OAB Alagoas defende afastamento cautelar de ministros do STF
Sessão extraordinária da Seccional aprovou oito pontos sobre a crise institucional envolvendo o Supremo
9 de setembro de 2026 às 20:00

A OAB Alagoas realizou nesta quarta-feira (9) uma sessão extraordinária para discutir os recentes fatos envolvendo o Supremo Tribunal Federal e definir um posicionamento institucional da Ordem.
O presidente da OAB/AL, Vagner Paes, conduziu a reunião. Os conselheiros analisaram as investigações em curso, os limites de atuação das autoridades e a necessidade de preservação das garantias constitucionais.
Ao final, foram aprovados oito pontos que passam a orientar a manifestação da Seccional sobre o tema. Entre eles estão a necessidade de afastamento cautelar de ministros e a abertura de diálogo para uma reforma judiciária.
A OAB/AL defendeu a necessidade de uma apuração independente, imparcial, imediata e transparente de todos os fatos noticiados. A entidade pede individualização das condutas e respeito ao devido processo legal, ao contraditório, à ampla defesa e à presunção de inocência.
A Seccional reafirmou seu posicionamento pela observância dos limites constitucionais dos inquéritos e pela conclusão de investigações de duração indefinida. A entidade deu atenção especial ao Inquérito nº 4.781/2019.
A OAB/AL deverá propor ao Conselho Federal da OAB a adoção das medidas judiciais cabíveis, inclusive eventual habeas corpus.

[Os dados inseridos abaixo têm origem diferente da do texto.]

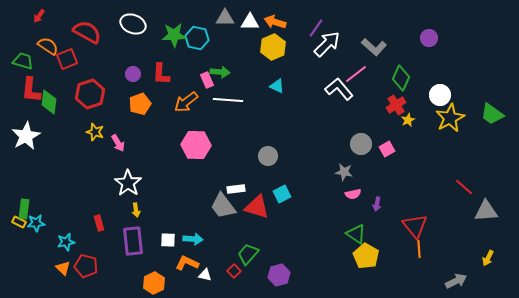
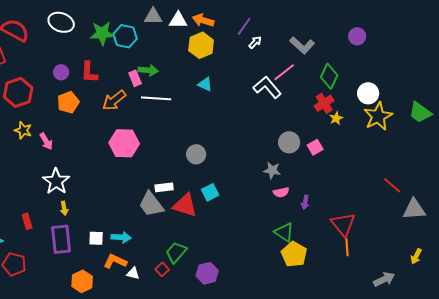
white arrow: (327, 44) -> (255, 42), size x0.5

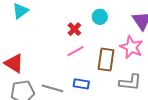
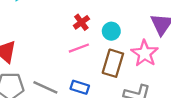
cyan circle: (100, 17) -> (111, 31), moved

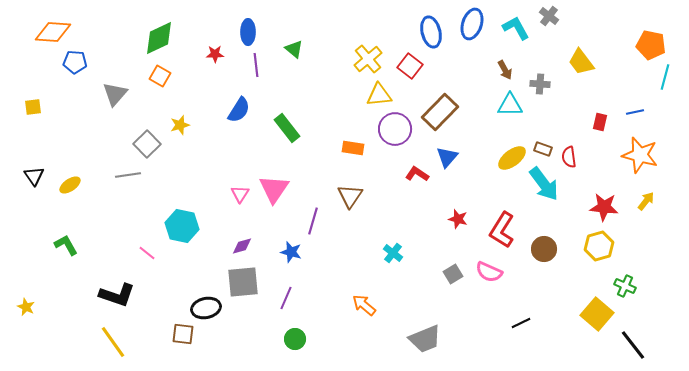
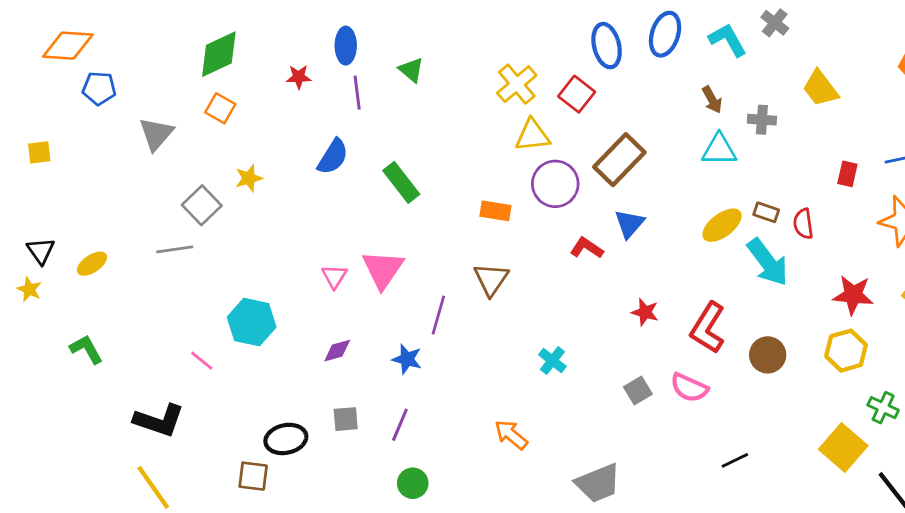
gray square: (243, 282) -> (346, 419), moved, size x0.6
yellow star: (26, 307) -> (29, 289), moved

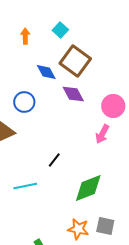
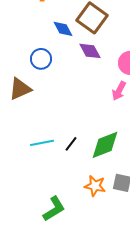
black line: (54, 160) -> (71, 144), moved

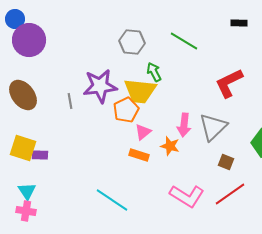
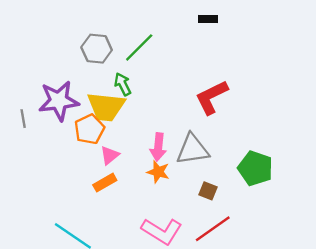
black rectangle: (239, 23) -> (208, 19), moved
green line: (184, 41) -> (139, 47), moved, turned -76
gray triangle: (213, 127) -> (193, 149), turned 36
orange star: (170, 146) -> (158, 172), moved
orange rectangle: (139, 155) -> (105, 183), turned -48

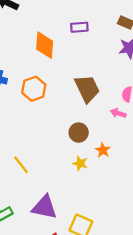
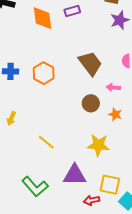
orange diamond: (45, 45) -> (43, 18), moved
pink arrow: (118, 113) -> (113, 87), moved
yellow star: (80, 163) -> (98, 145), moved, size x1.6

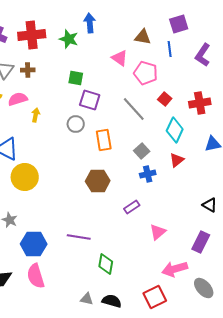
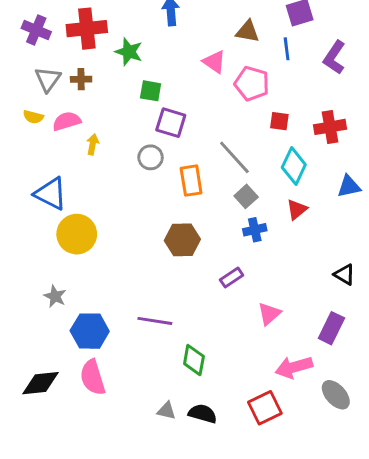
green star: (69, 39) -> (129, 52), moved
red square: (165, 99) -> (279, 121), turned -32
gray line: (134, 109) -> (234, 157), moved

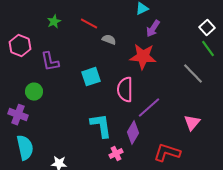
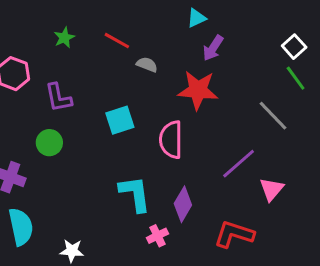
green circle: (34, 92) -> (49, 143), moved
purple line: (149, 108) -> (239, 164), moved

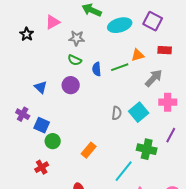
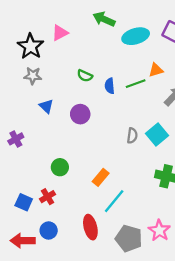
black star: (27, 34) -> (31, 46), size x1.6
gray star: (77, 38) -> (33, 76), moved
purple circle: (71, 85) -> (80, 114), moved
purple cross: (23, 114) -> (16, 139), moved, turned 32
blue square: (42, 125) -> (24, 202), moved
cyan line: (124, 171) -> (114, 201), moved

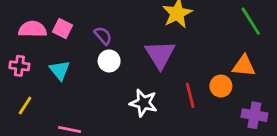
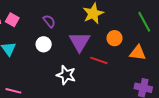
purple semicircle: (103, 36) -> (49, 21), moved
orange circle: (221, 86) -> (115, 38), moved
red line: (190, 95) -> (99, 60), moved, turned -60

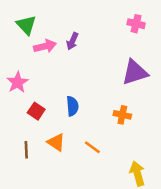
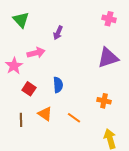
pink arrow: (45, 46) -> (36, 53), moved
orange cross: (122, 115) -> (104, 101), moved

O objetivo é o trancamento do procedimento em relação a pessoas submetidas a eventual constrangimento ilegal pela manutenção do inquérito por prazo indefinido.
Durante a reunião, Vagner Paes citou os desdobramentos ocorridos na semana e destacou a desconfiança da população e da classe jurídica em relação ao STF.

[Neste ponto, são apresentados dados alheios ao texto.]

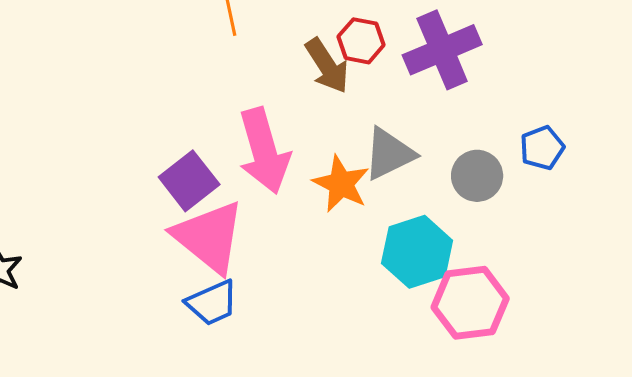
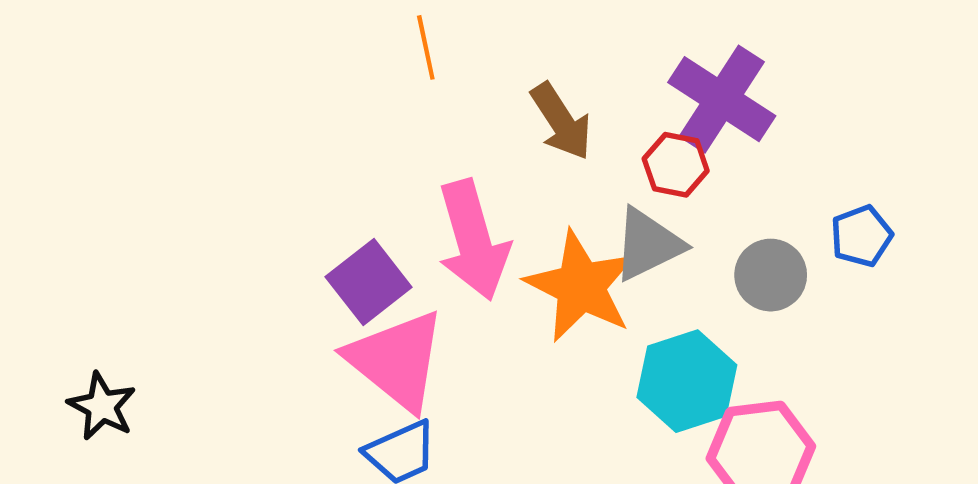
red hexagon: (361, 41) -> (676, 165), moved
purple cross: (442, 50) -> (722, 99), turned -34
orange star: (341, 184) -> (581, 286), size x1.4

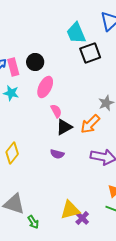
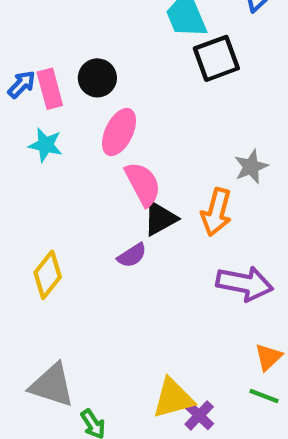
pink semicircle: (56, 111) -> (143, 184), size x1.5
orange arrow: (90, 124) -> (216, 212), turned -30
purple semicircle: (57, 154) -> (132, 255), moved, turned -48

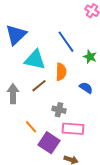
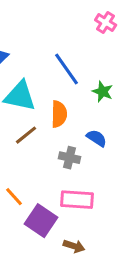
gray cross: (59, 110) -> (70, 158), moved

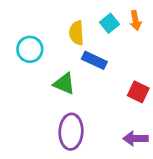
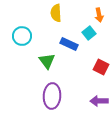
cyan square: (109, 23) -> (89, 33), moved
yellow semicircle: (76, 33) -> (56, 13), moved
green triangle: (64, 84) -> (47, 61), turned 30

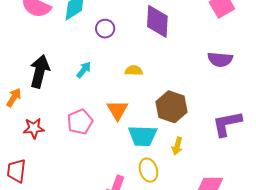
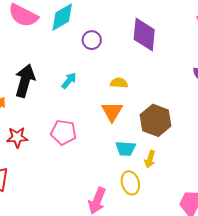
orange triangle: (117, 110) -> (112, 112), moved
pink pentagon: (80, 122) -> (64, 132), turned 30
cyan trapezoid: (143, 136) -> (126, 149), size x0.7
yellow arrow: (177, 146) -> (150, 159), moved

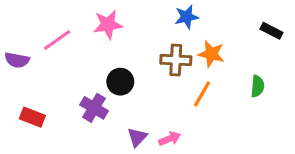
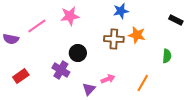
orange line: (202, 94) -> (143, 83), moved
red rectangle: (32, 117) -> (21, 76), turned -56
pink arrow: (170, 139) -> (108, 79), moved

Outro ponto aprovado estabelece que a OAB/AL deve defender a apuração imediata e independente dos fatos atribuídos a ministros do STF, ao procurador da República e a outras autoridades envolvidas. A defesa inclui individualização das condutas e análise de documentos e elementos efetivamente verificáveis.
A Seccional também entende que deve ser submetida ao órgão competente a análise de eventual impedimento ou suspeição de autoridades em procedimentos ligados a fatos nos quais possa existir interesse pessoal.
Quanto a um possível afastamento cautelar, a Ordem defende que a medida seja apreciada pelo órgão constitucionalmente competente, quando estiverem demonstrados os requisitos jurídicos necessários.
A sessão avançou para uma discussão mais ampla sobre o funcionamento do Poder Judiciário. A OAB/AL considerou necessária a abertura de um debate nacional sobre o aperfeiçoamento e eventual reforma do Judiciário.
O debate proposto envolve temas como mecanismos de controle e responsabilização, colegialidade, limites das decisões monocráticas e fim das ações penais originárias no STF. Também trata da competência para correicionar, apurar e apreciar a conduta de ministros da Suprema Corte, além da duração dos inquéritos e da transparência da magistratura.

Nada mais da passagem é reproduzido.